PROBLEM TO SOLVE: Locate the line that contains "Deklaracja dostępności" in the entries below, then repeat it and every following line through the line that contains "Posuňte své obchodování s kryptoměnami na", exactly, and no others.

[Opening THE INPUT section]

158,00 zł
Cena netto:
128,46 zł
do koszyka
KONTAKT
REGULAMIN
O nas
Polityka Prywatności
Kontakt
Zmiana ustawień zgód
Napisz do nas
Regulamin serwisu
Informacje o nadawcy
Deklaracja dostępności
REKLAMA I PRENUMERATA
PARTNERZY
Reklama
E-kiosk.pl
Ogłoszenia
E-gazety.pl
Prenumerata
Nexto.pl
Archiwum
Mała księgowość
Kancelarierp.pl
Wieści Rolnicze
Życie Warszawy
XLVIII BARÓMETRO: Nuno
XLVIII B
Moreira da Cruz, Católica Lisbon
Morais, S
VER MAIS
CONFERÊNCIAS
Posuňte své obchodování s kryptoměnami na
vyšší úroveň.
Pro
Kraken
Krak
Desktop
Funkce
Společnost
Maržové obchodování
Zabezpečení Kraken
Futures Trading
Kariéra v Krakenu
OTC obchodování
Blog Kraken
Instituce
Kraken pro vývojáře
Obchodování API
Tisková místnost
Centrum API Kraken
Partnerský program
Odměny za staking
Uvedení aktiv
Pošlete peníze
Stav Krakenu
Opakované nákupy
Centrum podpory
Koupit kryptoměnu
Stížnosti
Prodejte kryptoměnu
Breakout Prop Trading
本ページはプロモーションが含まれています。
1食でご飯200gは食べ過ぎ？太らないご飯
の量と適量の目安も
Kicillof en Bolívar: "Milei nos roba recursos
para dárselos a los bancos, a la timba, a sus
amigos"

[Closing THE INPUT section]

YOUR RESPONSE:
Deklaracja dostępności
REKLAMA I PRENUMERATA
PARTNERZY
Reklama
E-kiosk.pl
Ogłoszenia
E-gazety.pl
Prenumerata
Nexto.pl
Archiwum
Mała księgowość
Kancelarierp.pl
Wieści Rolnicze
Życie Warszawy
XLVIII BARÓMETRO: Nuno
XLVIII B
Moreira da Cruz, Católica Lisbon
Morais, S
VER MAIS
CONFERÊNCIAS
Posuňte své obchodování s kryptoměnami na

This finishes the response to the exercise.